* _ACTIVITY_:
If a line holds the word "item", copy it from the entries.
----
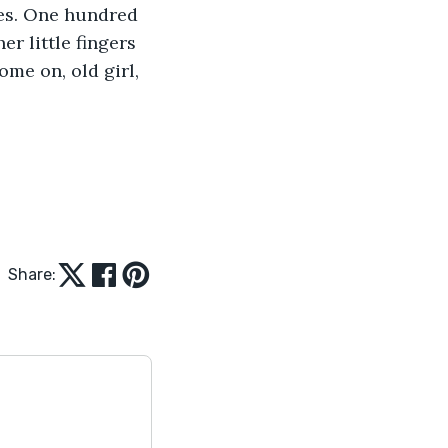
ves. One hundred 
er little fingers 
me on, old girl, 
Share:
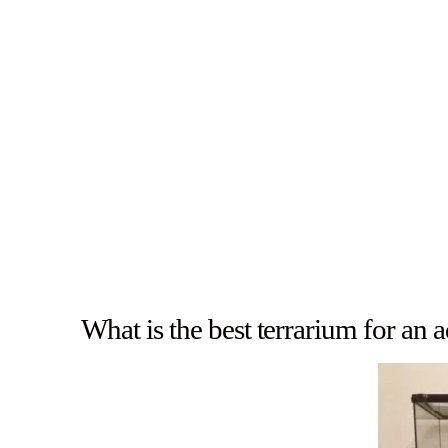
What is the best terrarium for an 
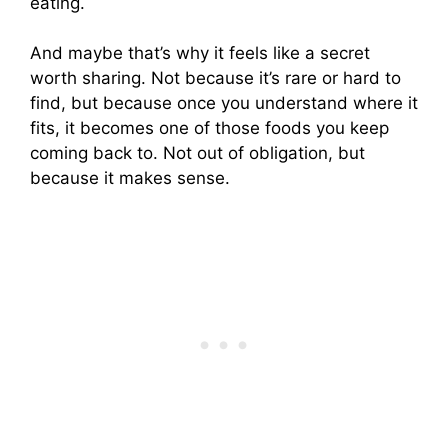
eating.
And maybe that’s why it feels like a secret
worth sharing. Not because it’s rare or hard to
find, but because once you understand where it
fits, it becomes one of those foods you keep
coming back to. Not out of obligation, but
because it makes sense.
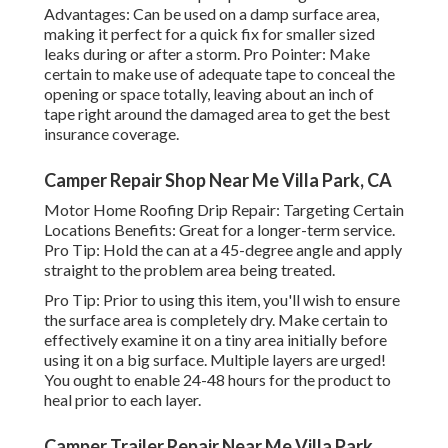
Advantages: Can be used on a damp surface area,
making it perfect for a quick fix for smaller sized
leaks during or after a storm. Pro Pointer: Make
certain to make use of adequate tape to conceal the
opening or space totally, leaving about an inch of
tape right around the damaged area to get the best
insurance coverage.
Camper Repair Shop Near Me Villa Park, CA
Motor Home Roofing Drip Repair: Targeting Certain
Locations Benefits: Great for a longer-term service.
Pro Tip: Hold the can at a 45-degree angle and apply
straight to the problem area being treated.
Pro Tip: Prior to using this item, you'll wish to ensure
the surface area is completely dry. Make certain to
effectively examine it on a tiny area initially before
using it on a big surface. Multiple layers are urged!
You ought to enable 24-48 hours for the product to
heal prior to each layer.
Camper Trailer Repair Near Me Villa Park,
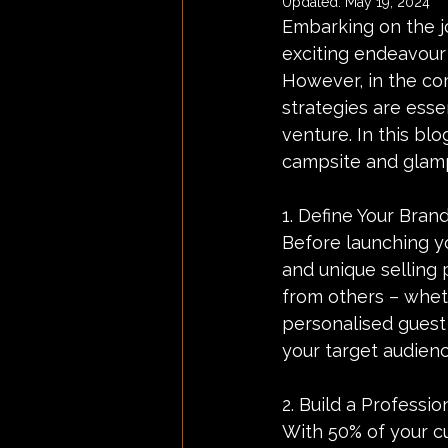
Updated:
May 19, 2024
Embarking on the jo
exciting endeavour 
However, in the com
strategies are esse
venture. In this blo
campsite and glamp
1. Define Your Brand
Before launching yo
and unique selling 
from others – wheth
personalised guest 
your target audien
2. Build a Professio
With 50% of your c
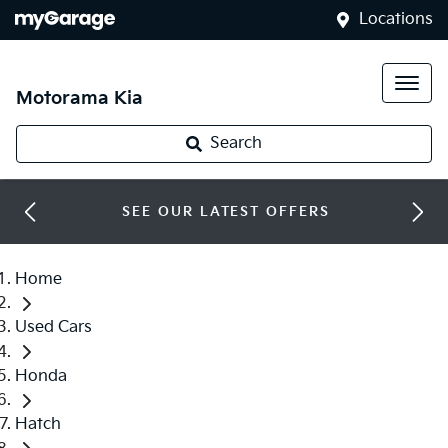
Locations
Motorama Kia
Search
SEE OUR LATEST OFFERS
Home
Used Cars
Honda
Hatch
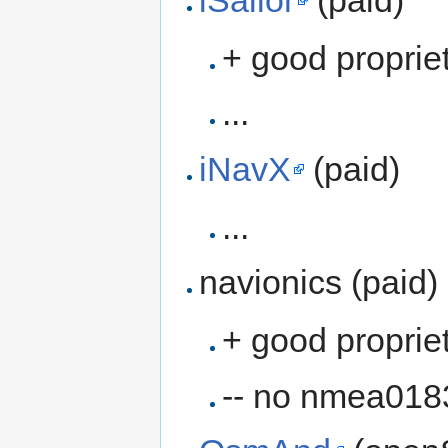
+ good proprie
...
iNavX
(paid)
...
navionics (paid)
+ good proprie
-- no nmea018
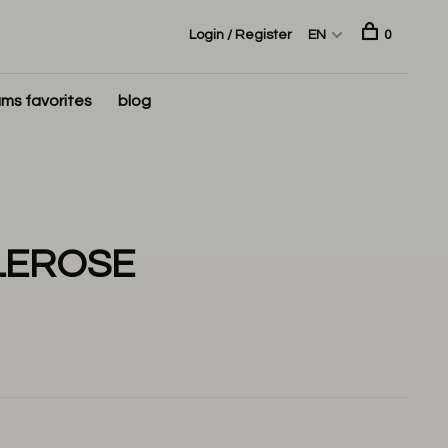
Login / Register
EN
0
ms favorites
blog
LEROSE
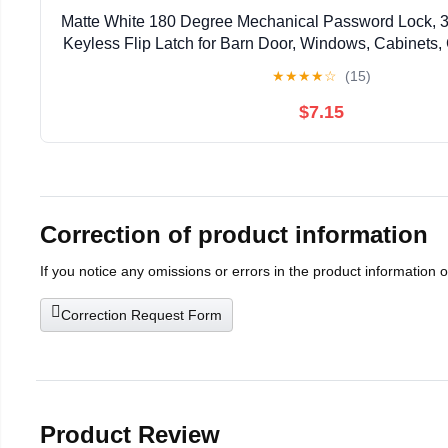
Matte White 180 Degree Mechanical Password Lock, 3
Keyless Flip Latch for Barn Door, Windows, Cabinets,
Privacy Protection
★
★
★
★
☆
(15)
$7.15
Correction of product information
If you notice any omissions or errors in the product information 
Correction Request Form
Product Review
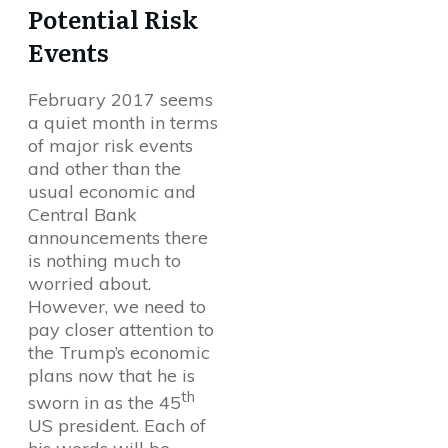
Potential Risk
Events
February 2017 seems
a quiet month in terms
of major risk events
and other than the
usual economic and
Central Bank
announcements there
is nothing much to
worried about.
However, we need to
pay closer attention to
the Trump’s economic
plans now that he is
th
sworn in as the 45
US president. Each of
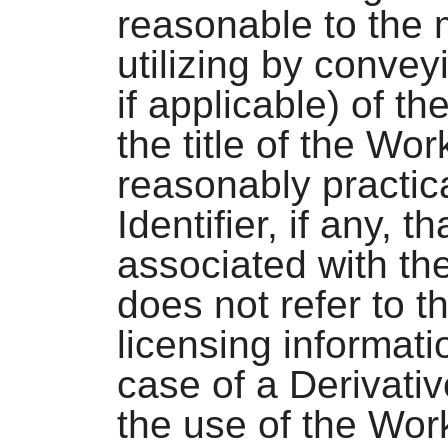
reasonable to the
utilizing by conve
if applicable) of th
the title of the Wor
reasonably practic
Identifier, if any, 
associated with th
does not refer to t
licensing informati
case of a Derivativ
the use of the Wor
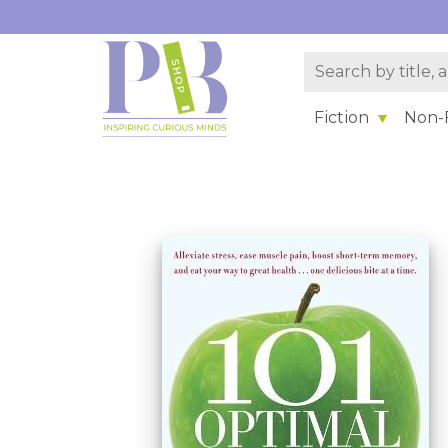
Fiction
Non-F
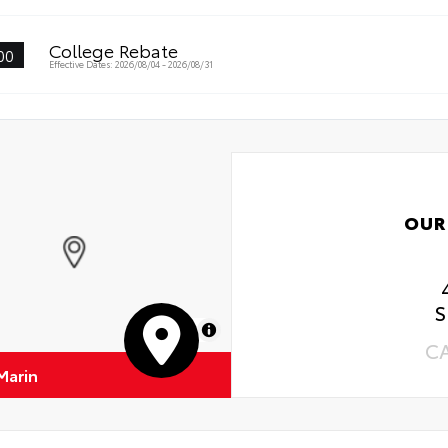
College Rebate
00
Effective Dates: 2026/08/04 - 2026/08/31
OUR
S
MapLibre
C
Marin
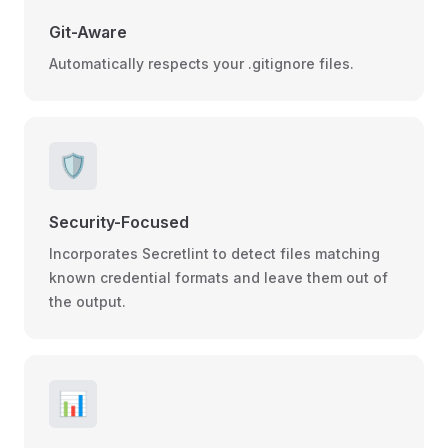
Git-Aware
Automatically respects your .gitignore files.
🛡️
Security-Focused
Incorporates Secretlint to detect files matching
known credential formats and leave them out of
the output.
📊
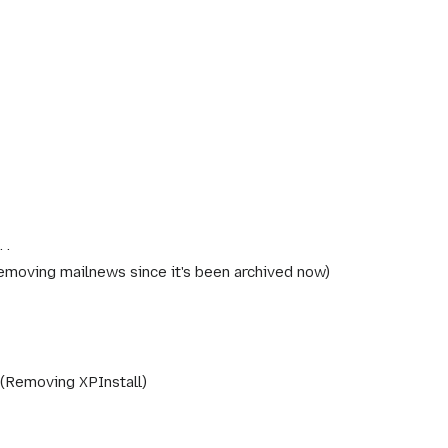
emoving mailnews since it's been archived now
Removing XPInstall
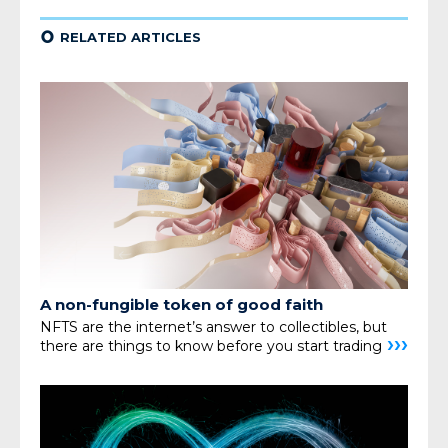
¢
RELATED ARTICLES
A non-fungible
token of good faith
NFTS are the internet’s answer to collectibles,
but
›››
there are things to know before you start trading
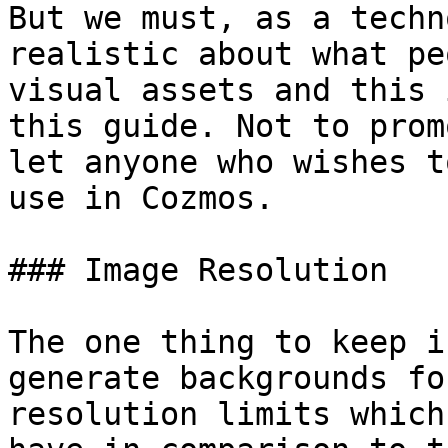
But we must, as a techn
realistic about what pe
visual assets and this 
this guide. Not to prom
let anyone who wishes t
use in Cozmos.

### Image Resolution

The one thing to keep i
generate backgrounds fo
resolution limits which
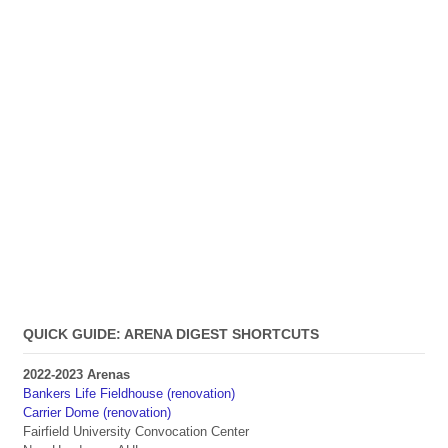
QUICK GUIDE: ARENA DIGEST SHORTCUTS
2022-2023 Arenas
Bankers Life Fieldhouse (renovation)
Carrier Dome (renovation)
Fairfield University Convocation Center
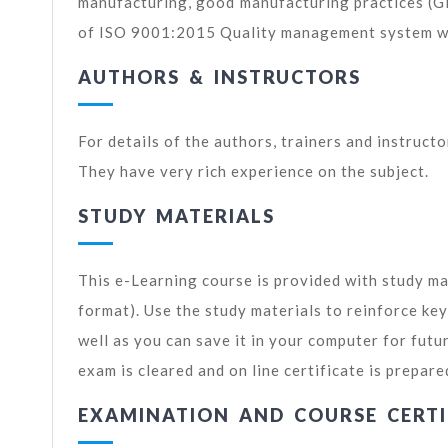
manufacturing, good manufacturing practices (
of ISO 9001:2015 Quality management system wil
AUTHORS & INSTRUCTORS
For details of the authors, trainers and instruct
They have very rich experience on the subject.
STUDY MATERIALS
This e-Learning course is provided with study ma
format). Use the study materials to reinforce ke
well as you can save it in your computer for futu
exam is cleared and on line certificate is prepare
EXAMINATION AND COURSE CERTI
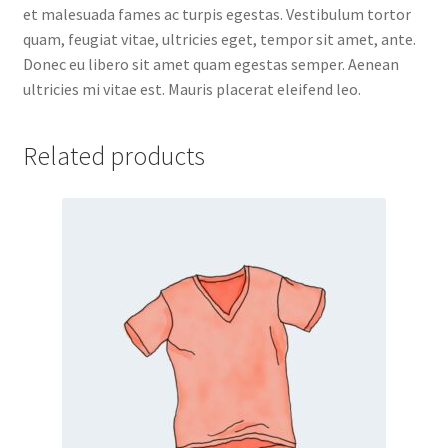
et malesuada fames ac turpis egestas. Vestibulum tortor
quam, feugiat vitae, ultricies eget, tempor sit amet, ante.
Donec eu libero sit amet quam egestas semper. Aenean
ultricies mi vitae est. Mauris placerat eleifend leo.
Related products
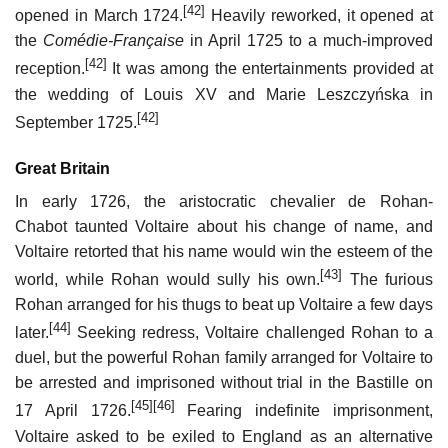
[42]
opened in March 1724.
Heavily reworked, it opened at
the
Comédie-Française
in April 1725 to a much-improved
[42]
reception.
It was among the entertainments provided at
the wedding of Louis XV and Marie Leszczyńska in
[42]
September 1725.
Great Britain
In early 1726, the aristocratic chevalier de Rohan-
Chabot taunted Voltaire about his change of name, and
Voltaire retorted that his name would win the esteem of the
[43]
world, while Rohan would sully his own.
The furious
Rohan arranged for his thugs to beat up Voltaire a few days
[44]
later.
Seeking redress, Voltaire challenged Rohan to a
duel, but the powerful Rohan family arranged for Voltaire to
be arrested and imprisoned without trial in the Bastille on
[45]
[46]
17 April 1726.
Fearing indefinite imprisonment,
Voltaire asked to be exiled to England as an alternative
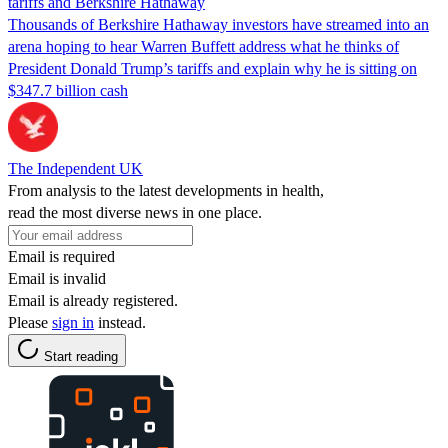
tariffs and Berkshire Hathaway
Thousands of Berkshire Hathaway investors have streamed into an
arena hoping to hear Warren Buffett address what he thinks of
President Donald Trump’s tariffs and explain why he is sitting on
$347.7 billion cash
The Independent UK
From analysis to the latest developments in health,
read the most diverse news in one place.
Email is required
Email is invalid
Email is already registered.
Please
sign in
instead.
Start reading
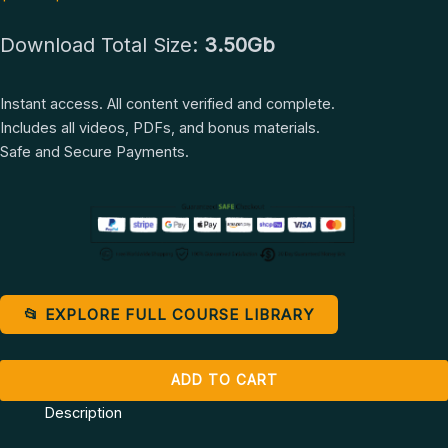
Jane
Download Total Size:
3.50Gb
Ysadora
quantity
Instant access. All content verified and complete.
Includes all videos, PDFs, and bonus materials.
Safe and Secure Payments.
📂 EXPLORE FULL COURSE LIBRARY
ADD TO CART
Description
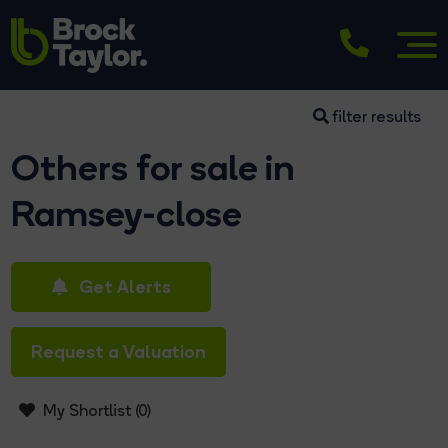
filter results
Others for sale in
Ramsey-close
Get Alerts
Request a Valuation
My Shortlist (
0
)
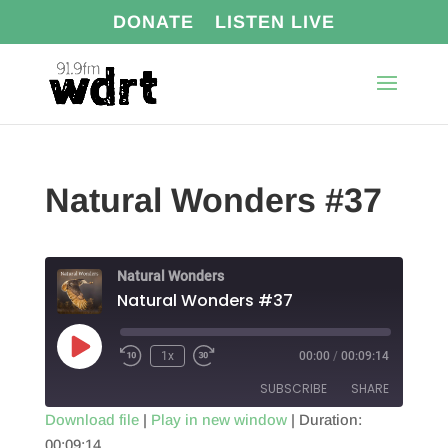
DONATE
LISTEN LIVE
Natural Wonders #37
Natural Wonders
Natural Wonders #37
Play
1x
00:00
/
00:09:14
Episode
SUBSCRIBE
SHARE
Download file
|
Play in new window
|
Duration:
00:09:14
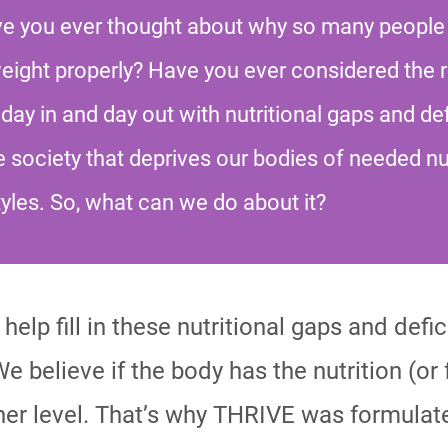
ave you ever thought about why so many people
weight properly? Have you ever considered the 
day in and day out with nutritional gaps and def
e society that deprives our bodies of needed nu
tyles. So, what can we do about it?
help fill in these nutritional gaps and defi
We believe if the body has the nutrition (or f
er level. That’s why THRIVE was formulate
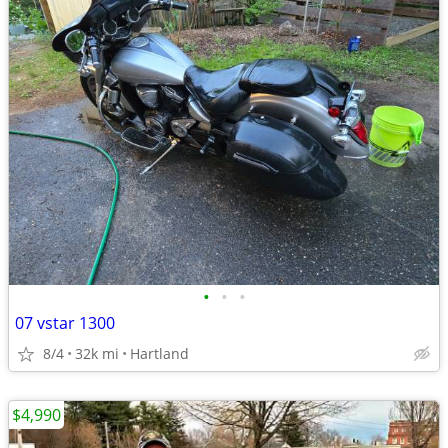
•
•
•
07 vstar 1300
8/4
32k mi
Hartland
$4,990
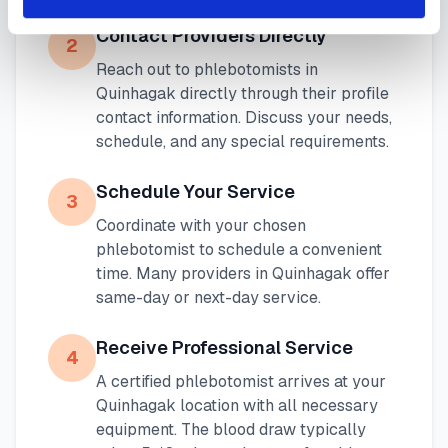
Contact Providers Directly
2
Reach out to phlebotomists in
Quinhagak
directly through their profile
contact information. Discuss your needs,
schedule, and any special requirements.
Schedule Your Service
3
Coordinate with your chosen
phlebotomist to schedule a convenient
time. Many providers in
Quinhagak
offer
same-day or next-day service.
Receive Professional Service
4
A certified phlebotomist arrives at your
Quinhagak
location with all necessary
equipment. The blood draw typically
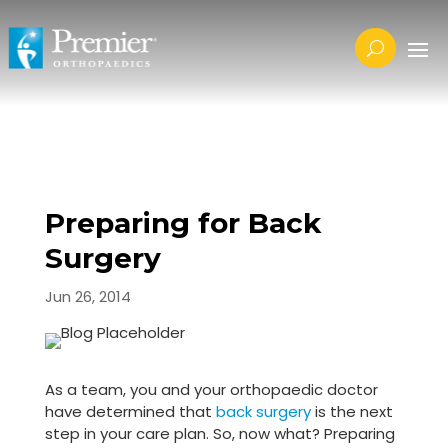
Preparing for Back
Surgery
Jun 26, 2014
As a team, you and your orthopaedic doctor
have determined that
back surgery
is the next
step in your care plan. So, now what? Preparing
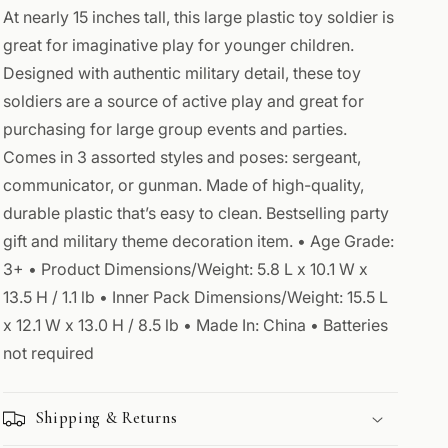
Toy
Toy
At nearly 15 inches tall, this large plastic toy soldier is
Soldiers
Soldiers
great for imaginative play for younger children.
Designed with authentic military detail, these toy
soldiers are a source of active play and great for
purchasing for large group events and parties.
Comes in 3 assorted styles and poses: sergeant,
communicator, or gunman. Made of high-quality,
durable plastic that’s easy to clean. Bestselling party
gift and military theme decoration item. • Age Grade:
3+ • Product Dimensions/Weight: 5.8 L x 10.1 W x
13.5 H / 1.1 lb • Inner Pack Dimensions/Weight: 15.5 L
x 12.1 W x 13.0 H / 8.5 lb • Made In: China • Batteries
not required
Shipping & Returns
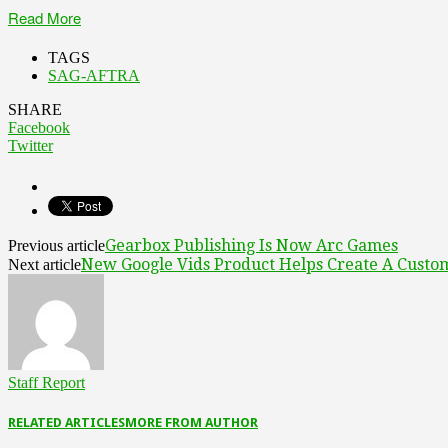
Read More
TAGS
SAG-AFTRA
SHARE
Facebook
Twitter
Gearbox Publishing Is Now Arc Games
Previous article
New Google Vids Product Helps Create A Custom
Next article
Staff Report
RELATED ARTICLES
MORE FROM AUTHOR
----
* _FINAL ANSWER_:
Pro Tip: Prior to using this item, you'll wish to ensure
gift and military theme decoration item. • Age Grade:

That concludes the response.